The Graphic was dubbed the "pornoGraphic" by critics of the time and journalist Ben Yagoda in 1981 called the trashy, enormously popular daily, "one of the low points in the history of American journalism", offering sample headlines: "Aged Romeo Wooed Stage Love with a Used Ring", "Weed Parties in Soldiers' Love Nest", and "Two Women in Fight, One Stripped, Other Eats Bad Check". Yagoda quotes "one reader" as saying "The only value ever claimed for it was that it educated readers up to a point where they were able to understand the other tabloids."

In 1930, Time, after saying that "Publisher Bernarr Macfadden's feelings are hurt by any suggestion that he or any of his publications are pornographic", added that recent Graphic headlines included "Girls Need Sex Life for Beauty" and "Rudy Vallee Not So Hot In Love's Arms".

Barry Popik notes that the New York Public Library believed the Graphic to be trashy and did not collect the issues, which are now lost."

==Decline==
Despite the enormous popularity of its puzzle contests and lonely hearts page, the Graphic had trouble securing advertisers who feared being associated with the scandal-fed image of the pornoGraphic. Some advertisers claimed the Graphic's readers had no buying power.
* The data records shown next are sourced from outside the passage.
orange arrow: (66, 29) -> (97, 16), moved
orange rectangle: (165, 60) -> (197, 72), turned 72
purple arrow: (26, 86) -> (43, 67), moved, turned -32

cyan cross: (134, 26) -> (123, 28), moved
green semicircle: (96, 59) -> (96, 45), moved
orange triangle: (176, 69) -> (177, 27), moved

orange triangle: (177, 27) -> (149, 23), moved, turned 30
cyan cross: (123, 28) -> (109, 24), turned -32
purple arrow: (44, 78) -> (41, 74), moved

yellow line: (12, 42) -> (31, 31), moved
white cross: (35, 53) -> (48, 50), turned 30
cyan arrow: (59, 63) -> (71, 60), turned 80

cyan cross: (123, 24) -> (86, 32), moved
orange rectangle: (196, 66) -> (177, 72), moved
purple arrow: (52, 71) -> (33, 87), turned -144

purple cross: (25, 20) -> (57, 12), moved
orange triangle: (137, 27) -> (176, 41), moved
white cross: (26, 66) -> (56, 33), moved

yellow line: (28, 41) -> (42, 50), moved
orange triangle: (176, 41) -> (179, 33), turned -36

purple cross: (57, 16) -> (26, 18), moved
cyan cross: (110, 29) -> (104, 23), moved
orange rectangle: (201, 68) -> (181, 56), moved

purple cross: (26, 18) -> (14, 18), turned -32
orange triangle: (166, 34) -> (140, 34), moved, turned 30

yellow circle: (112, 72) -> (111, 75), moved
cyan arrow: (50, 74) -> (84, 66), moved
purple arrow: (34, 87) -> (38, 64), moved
By 1929, however, the Graphic's racy editorial had become mainstream in New York's tabloidia, but competition with papers such as the Tribune's Daily News, William Randolph Hearst's Journal and New York Daily Mirror had become cutthroat and the Graphic's cost structure was out of control. The Great Depression further exacerbated the paper's economic troubles.

In Gauvreau's 1956 obit, Time filed a choice anecdote illustrating his freewheeling indifference:

He "exposed" the Atlantic City beauty contest as a "frame-up," thereby pushing the total libel suits filed against the Graphic to $12 million. When the treasurer complained wistfully, Gauvreau cracked: "Take it out of my salary.
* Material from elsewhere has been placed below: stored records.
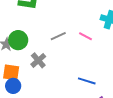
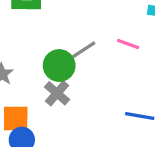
green circle: (18, 40) -> (59, 66), moved

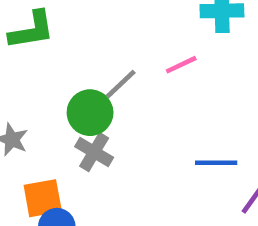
pink line: (128, 44) -> (181, 65), turned -35

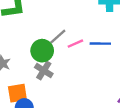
pink line: (181, 65) -> (75, 44), moved
blue line: (216, 163) -> (100, 44), moved

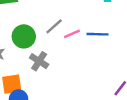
green circle: (42, 51) -> (24, 36), moved

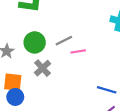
blue line: (97, 34) -> (107, 90), moved

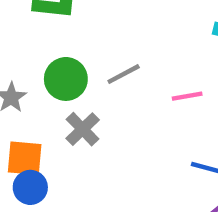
pink line: (78, 51) -> (187, 96), moved

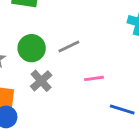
pink line: (187, 96) -> (94, 78), moved

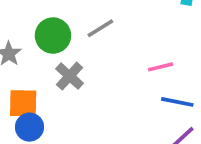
pink line: (94, 78) -> (161, 67), moved

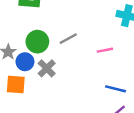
pink line: (161, 67) -> (105, 50), moved
blue circle: (30, 127) -> (25, 62), moved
Some half-hearted attempts at implementing cost-cutting measures - re-use of crossword puzzle engravings, for example - served only to alienate its loyal readership, and a dispirited Gauvreau met secretly with Hearst and signed on to take the helm at the Mirror.

As the Graphic began its final decline, Macfadden was also distracted by his risible and ultimately futile quest for the Republican presidential nomination. The Graphic finally folded on July 7, 1932, after years of losses, as much as $11,000,000, according to his wife and business partner, Mary Macfadden.
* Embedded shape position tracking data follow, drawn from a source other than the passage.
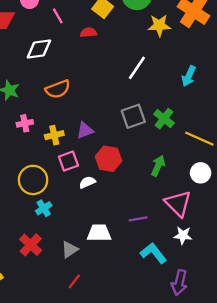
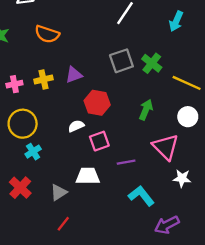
orange semicircle: (58, 89) -> (47, 34), turned 40
pink cross: (25, 123) -> (14, 84), moved
pink square: (68, 161) -> (99, 141), moved
white star: (183, 235) -> (182, 178), moved
purple arrow: (179, 283) -> (167, 225), turned 50

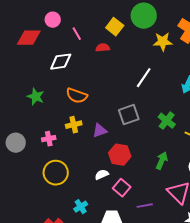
gray square: (121, 61) -> (129, 115), moved
yellow cross: (44, 79) -> (74, 125), moved
pink square: (99, 141) -> (122, 188), turned -30
cyan cross: (33, 152) -> (81, 207), moved

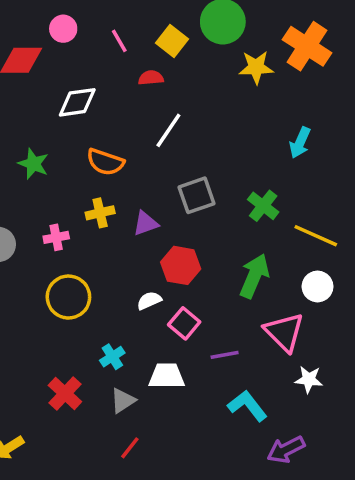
pink line: (77, 34) -> (119, 41), moved
white line: (144, 78) -> (168, 130), moved
green arrow: (162, 161) -> (254, 276), size x1.4

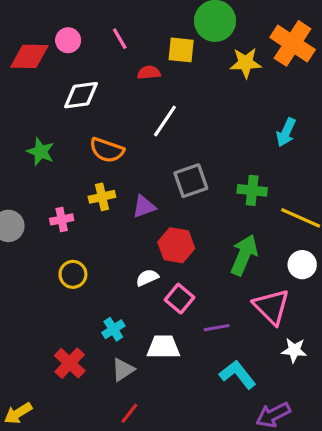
pink circle: (63, 29) -> (68, 40), moved
yellow square: (172, 41) -> (181, 50), moved, turned -32
green cross: (263, 206) -> (252, 190), turned -32
yellow circle: (68, 297) -> (73, 274), size x0.7

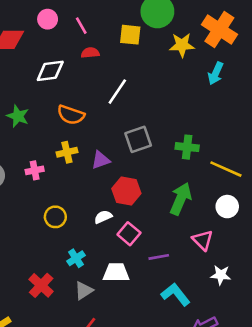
pink circle: (68, 40) -> (48, 19), moved
red semicircle: (149, 73) -> (90, 53), moved
cyan arrow: (286, 132) -> (216, 73), moved
yellow circle: (73, 274) -> (55, 217), moved
pink triangle: (272, 307) -> (203, 240), size x0.7

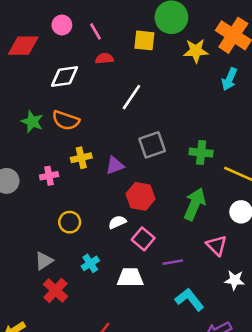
orange semicircle: (71, 115) -> (66, 120), moved
gray triangle: (84, 291) -> (44, 261), moved

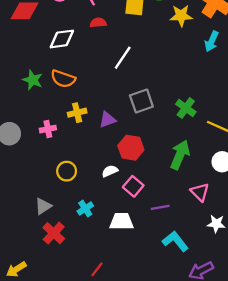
green cross: (201, 153) -> (186, 108), turned 30

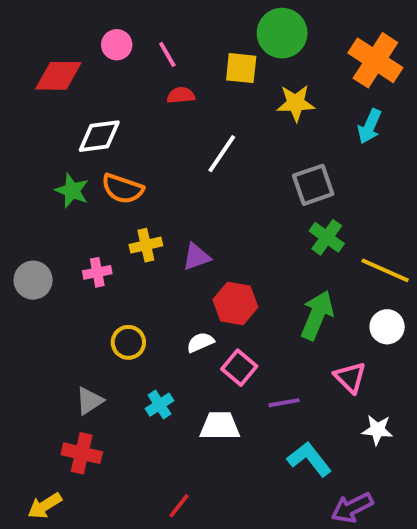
yellow star: (181, 16) -> (296, 103), moved
white diamond: (62, 39) -> (99, 136), moved
gray square: (141, 101) -> (313, 185), moved
red cross: (54, 233) -> (82, 453), moved, turned -30

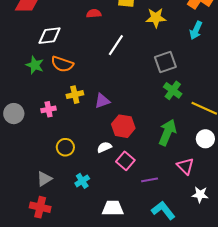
white trapezoid: (220, 426) -> (113, 208), moved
The Graphics demise was precipitated by pressure from other rising New York tabloids and financial pressures throughout Macfadden's faltering publishing empire. Author Helen MacGill Hughes draws on Gauvreau's Hotnews to conclude that Macfadden's late entry into the tabloid game was a key contributing factor in the Graphic's difficulty in competing with the New York genre's first movers, Patterson's Daily News and Hearst's Mirror: "What does seem probable, however, is that the latter two already had most of the advertising suited to the sort of readers that tabloids attract."

==Aftermath==
Lester Cohen, the paper's contest editor and Gauvreau confidante, chronicled its rise and fall in his 1964 book, The New York Graphic: The World's Zaniest Newspaper:

The paper was doomed by Macfadden's temperament. But it had the most brilliant staff, I think, of any paper of its time. That staff lived on to make some of the history, some of the books, some of the entertainment of the '30s, '40s, '50s, '60s. ... "Gauvreau tried to make it sensational," analyzed one of its employees, "Winchell tried to make it amusing, editor (Louis) Weitzenkorn tried to make it semirespectable, but it remained one thing overall: Macfadden."

Guavreau never tired of reminiscing on the phenomenon that was "the newspaper that never was," dwelling at length on his remarkable experience in his 1931 novel Hot News, a second novel, The Scandal Monger in 1932 (the basis for Universal's Scandal for Sale, 1932, starring Charles Bickford), his 1941 memoir, and later, in Dumbbells and Carrotstrips, a vilifying book on Macfadden himself, co-authored with Mary Macfadden, whom Bernarr Macfadden had sued for divorce in 1933.